# Moderne Methoden der Datenanalyse SS2021
# Practical Exercise 3

## Exercise 3: Maximum Likelihood and $\chi^2$ Methods

Fitting parametrized functions to measured data is daily business in research. By this, models can be tested against experiments. Moreover, parameters of the models and their uncertainties can be determined.
The physicist often refers to this process as “*fitting*” — in general it is called “*parameter estimation*”.

## Exercise 3.1: Decay (obligatory)

Generate uniformly distributed random numbers. Then apply the transformation method to generate random numbers following an exponential distribution $\exp(-x/\tau)$ for $x>0$. 
These values can be interpreted as measurements of decay times $t$ (e.g., of radioactive particles) corresponding to a lifetime $\tau$, which have the following distribution:
 
$$ f(t,\tau) = \frac{1}{\tau} \cdot \exp\left(-\frac{t}{\tau}\right)$$
 

**a)** Show analytically that the maximum likelihood estimator for $\tau$ is the mean $\hat{\tau}$ of the sample ($\hat{\tau}$ = mean of all measured decay times $t_i$). 


**TODO:**
make your calculations in this Markdown cell using the Latex syntax!

**b)** Generate 1000 samples with $\tau$=1, each with $N=10$ values of t. Evaluate the mean $\hat{\tau}$ for each sample and create a histogram of the resulting means. Compare the mean of $\hat{\tau}$ with the true value $\tau$=1. 

In [None]:
# Similar to the previous exercises, you can use ROOT or the pythonic approach...

# Pure python:
import numpy as np
import matplotlib.pyplot as plt

from scipy import optimize, stats

# ROOT:
from ROOT import gRandom, TCanvas, TH1F, TF1

Define the function to generate the random numbers first.
Use the methods introduced on the previous exercise sheets to get uniformly distributed numbers and then transfrom them as required.

In [None]:
def generate_data(N: int, tau: float = 1.0) -> np.ndarray:
 # Generate random numbers according to exp(-x/tau) for x>0 using the transformation method

 # FYI: The type hints in the function signature above tell you that
 # - the function expects an integer value for the argument `N`
 # - has a second parameter `tau` for the lifetime, which has a default value of 1.0 as required by the exercise
 # - and will return a numpy array.

 # TODO: Add code to create a numpy array of the required random numbers here
 # You can use ROOT or phyton method to get the initial, uniformly distributed random numbers
 pass
 return ... # ... the numpy array


Now you can use this function to fill a histogram and plot it.
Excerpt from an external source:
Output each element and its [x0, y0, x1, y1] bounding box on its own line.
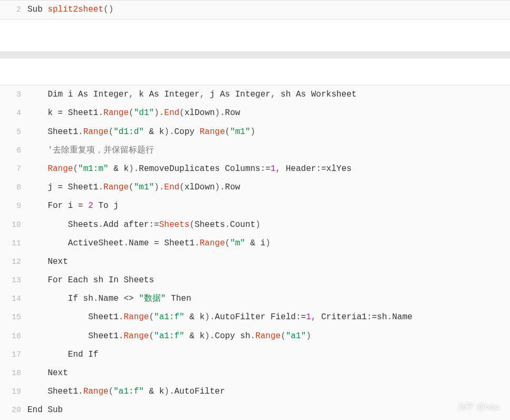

Do this for the different sample sizes.

### Hints for pure Python approach:

You can use `matplotlib`'s [`matplotlib.pyplot.hist`](https://matplotlib.org/3.5.0/api/_as_gen/matplotlib.pyplot.hist.html) (= plt.hist) function to plot a histogram of given data. You can use for instance 100 bins.

### Hints for ROOT approach:

Use ROOT's builtin TH1F histogram class, as introduced in exercise 1.

In [None]:
# TODO: Add code here to generate the 1000 data samples, create a histogram of the mean values of the data and draw it

def create_histo_and_calculate_bias(N):
 # TODO: Add code to fill histogram and calculate the bias

**c)** Assume that the probability density function (p.d.f.) has been parametrized in terms of $\lambda=1/\tau$, which means:
 
$$f(t,\lambda) = \lambda \cdot \exp\left(-\lambda \cdot t \right)$$
 
Create a histogram of the estimations $\hat{\lambda}$. Compare the mean value of $\hat{\lambda}$ with the true value $\lambda$=1, and determine numerically the bias for $N= 5, 10, 100$.

Calculate the bias also for the experiments made in the exercise part **b)** and compare the results of the two approaches **b)** and **c)**.

Use a similar approach as above to obtain the histograms using the alternative function definition.

In [None]:
# TODO: Add code here to generate the 1000 data samples, create a histogram of the mean values of the data and draw it

def create_lambda_histo_and_calculate_bias(N):
 # TODO: Add code to fill histogram and calculate the bias

**d)** Compare the results of the maximum likelihood method and the $\chi^{2}$ method: Make three different histograms with 1000 bins from 0 to 10 containing $N$ generated decay times $t$ (try $N= 10, 1000, 100000$). Fit the function $f(t,\tau)$ to each histogram using the $\chi^2$ method and the binned likelihood method. Compare the fitted parameters and the $\chi^2$ values of both methods and discuss the results.

The following function template contains some hints for the ROOT approach. If you are using the pure python approach, you can get replace function body with respectively.
Use [`matplotlib.pyplot.hist`](https://matplotlib.org/3.5.0/api/_as_gen/matplotlib.pyplot.hist.html) (= plt.hist) and `scipy.optimize` is in the previous exercises instead.

In [None]:
from ROOT import kRed, kGreen # Use this if you want get some color into your ROOT plots...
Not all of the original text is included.